Überladedatei im Direktmodus

Überladedateien im Direktmodus nehmen eine Sonderstellung bei der Schlüssel-Überladung ein.

 

Während es bei „kleinen“ Schlüsseln im Zusammenhang mit CODING1 noch sinnvoll erscheint, die zu überladenden Stellen und deren Überladewerte einzeln (in Metasyntax) anzugeben, ist dieses Vorgehen bei den Schlüsselgrößen der beiden anderen Programme völlig ungeeignet, um einen „zufälligen“ Schlüssel aus dem jeweils verfügbaren Schlüsselraum zu generieren.

 

Daher wurde speziell in Hinblick auf CODING2 und CODING3 das Verfahren der Schlüssel-Überladung erweitert.

 

Es ist möglich, mehrere Überladedateien analog den Angaben zu den zu behandelnden Dateien auszuwählen, die als eine Datenmenge betrachtet werden (siehe Bearbeitungsform und Statistik) Dazu kann im Überladeinformations-Eingabefeld für eine Dateinamen-Datei diese in runde Klammern (’(’, ’)’) gesetzt werden, ein Verzeichnisname steht in eckigen (’[’, ’]’) bzw. geschweiften (’{’, ’}’) Klammern.

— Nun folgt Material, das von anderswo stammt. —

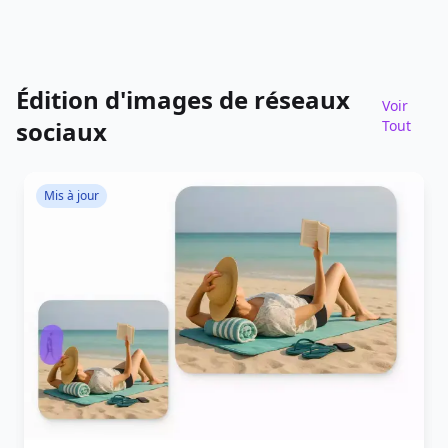
Édition d'images de réseaux
Voir
sociaux
Tout
Mis à jour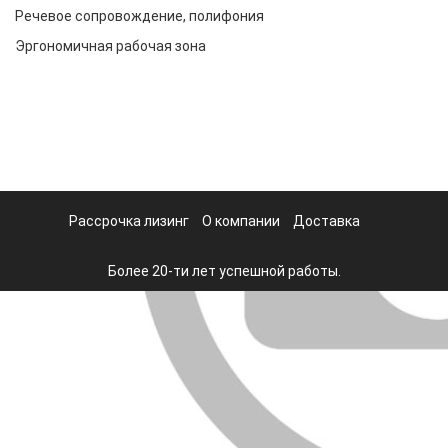
Речевое сопровождение, полифония
Эргономичная рабочая зона
Рассрочка лизинг
О компании
Доставка
Более 20-ти лет успешной работы.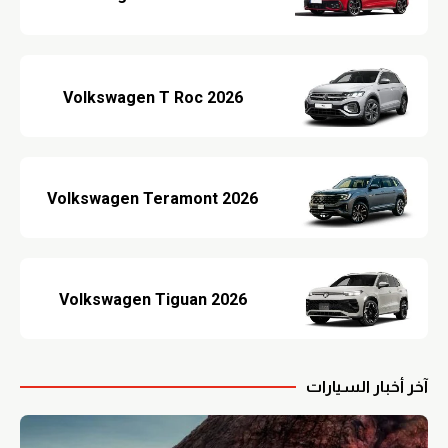
Volkswagen T Roc 2026
Volkswagen Teramont 2026
Volkswagen Tiguan 2026
آخر أخبار السيارات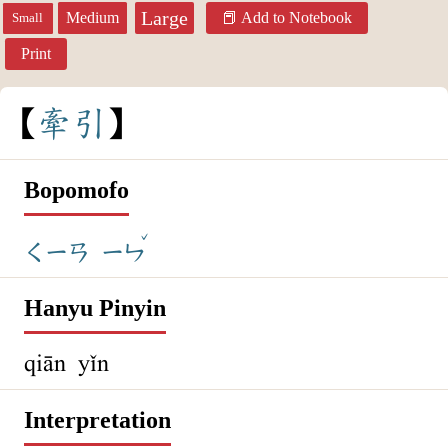
Large
Medium
Add to Notebook
Small
Print
牽
引
Bopomofo
ˇ
ㄑㄧㄢ
ㄧㄣ
Hanyu Pinyin
qiān yǐn
Interpretation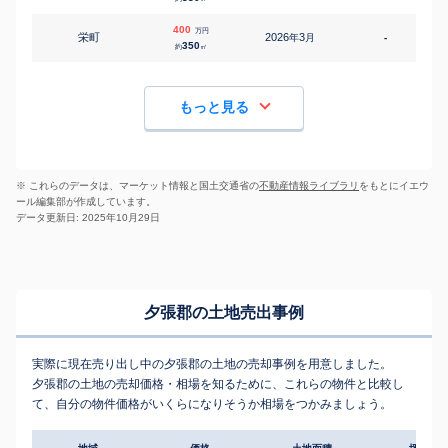
400
万円
栄町
2026
3
年
月
-
350
約
㎡
もっと見る
※ これらのデータは、マーケット情報と国土交通省の
不動産情報ライブラリ
をもとにイエウ
ール編集部が作成しています。
データ更新日: 2025年10月29日
夕張郡の土地売出事例
実際に現在売り出し中の夕張郡の土地の売却事例を用意しました。
夕張郡の土地の売却価格・相場を知るために、これらの物件と比較し
て、自分の物件価格がいくらになりそうか相場をつかみましょう。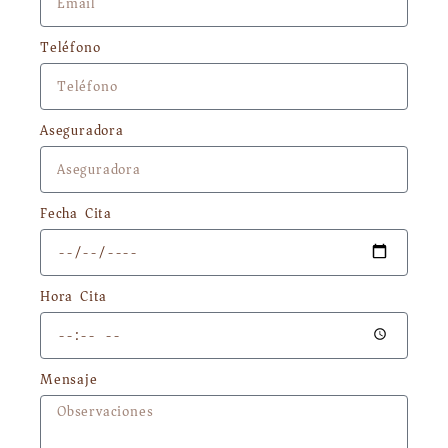
Teléfono
Aseguradora
Fecha Cita
Hora Cita
Mensaje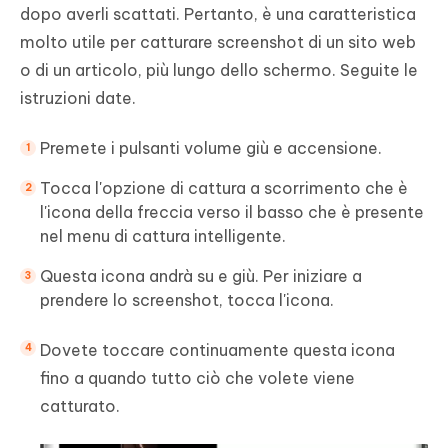
dopo averli scattati. Pertanto, è una caratteristica
molto utile per catturare screenshot di un sito web
o di un articolo, più lungo dello schermo. Seguite le
istruzioni date.
Premete i pulsanti volume giù e accensione.
Tocca l'opzione di cattura a scorrimento che è
l'icona della freccia verso il basso che è presente
nel menu di cattura intelligente.
Questa icona andrà su e giù. Per iniziare a
prendere lo screenshot, tocca l'icona.
Dovete toccare continuamente questa icona
fino a quando tutto ciò che volete viene
catturato.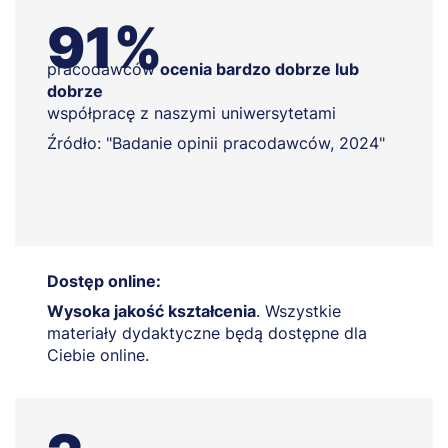
91%
pracodawców
ocenia bardzo dobrze lub
dobrze
współpracę z naszymi uniwersytetami
Źródło: "Badanie opinii pracodawców, 2024"
Dostęp online:
Wysoka jakość kształcenia
. Wszystkie
materiały dydaktyczne będą dostępne dla
Ciebie online.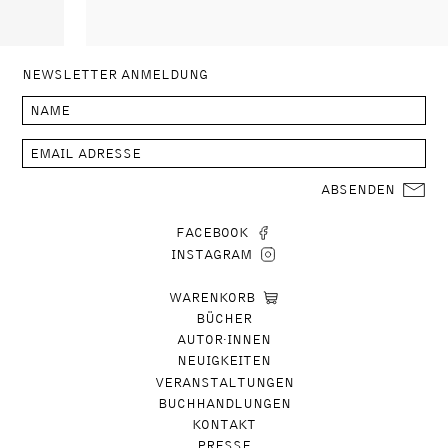
NEWSLETTER ANMELDUNG
ABSENDEN
FACEBOOK
INSTAGRAM
WARENKORB
BÜCHER
AUTOR∙INNEN
NEUIGKEITEN
VERANSTALTUNGEN
BUCHHANDLUNGEN
KONTAKT
PRESSE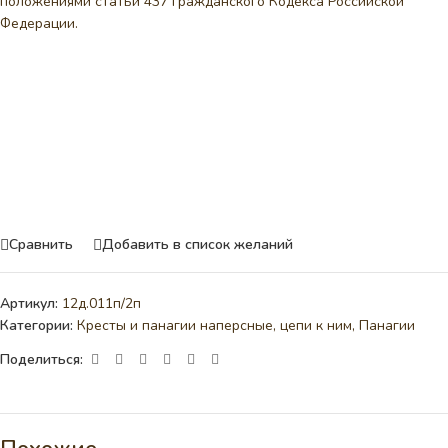
положениями статьи 437 Гражданского Кодекса Российской
Федерации.
Сравнить
Добавить в список желаний
Артикул:
12д.011п/2п
Категории:
Кресты и панагии наперсные, цепи к ним
,
Панагии
Поделиться: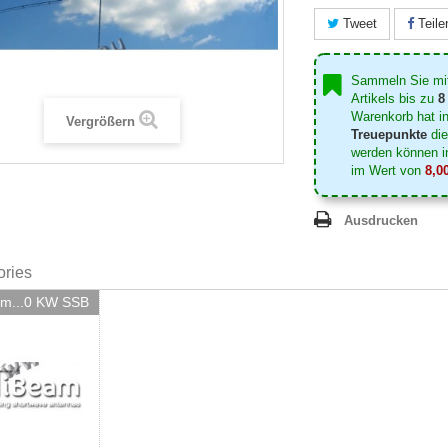
Tweet
Teile
Sammeln Sie mi
Artikels bis zu
8
Warenkorb hat 
Vergrößern
Treuepunkte
die
werden können i
im Wert von
8,0
Ausdrucken
ories
am...0 KW SSB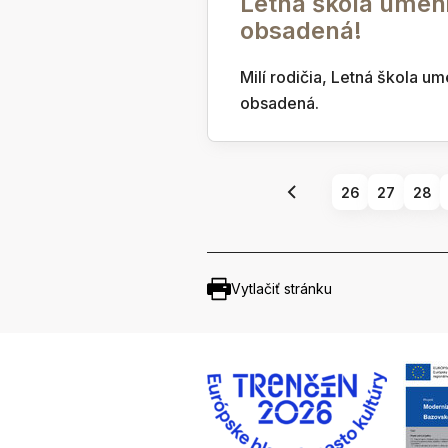
Letná škola umeni
obsadená!
Milí rodičia, Letná škola um
obsadená.
26
27
28
Vytlačiť stránku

Mit Hilfe des „Aktenmappe“-Symbols kann dabei auch der Verzeichnis-Auswahl-Dialog gestartet und ein Verzeichnisname ausgewählt werden, falls das erste Zeichen im Eingabefeld eines der Klammern-Zeichen ’[’ oder ’{’ ist.

 

Des weiteren wird der Ausgangsschlüssel nicht nur einmal mit der Überlade-Datenmenge überladen sondern (ggf.) mehrfach, was im folgenden als Iteration der Datenmenge bezeichnet wird.

 

Ohne jeweilige Modifikation der Überlade-Datenmenge allerdings liefert auch dieser Ansatz keine all zu große „Zufälligkeit“, da zumindest die betroffenen Stellen im Ausgangsschlüssel, die durch die Datenmenge angesprochen werden, bei jedem Durchgang die gleichen bleiben würden.

 

Tatsächlich wird aber nur am Anfang die Überlade-Datenmenge selbst zur Schlüssel-Modifikation verwendet. Beim zweiten und folgenden Durchläufen wird die Überlade-Datenmenge vor dem jeweiligen Überlade-Vorgang fortlaufend verschlüsselt (!), wozu Schlüsselparameter verwendet werden, die ihrerseits aus dem Ausgangsschlüssel initiiert werden.

 

Diese Vorgehensweise hat zwei große Vorteile:

§         Unabhängig von der „Zufälligkeit“ und damit der Güte der Überlade-Datenmenge werden durch Anwendung des hier vorgestellten Kodierungsverfahrens auf die Überlade-Datenmenge hochgradig zufällige Überladeinformationen erzeugt.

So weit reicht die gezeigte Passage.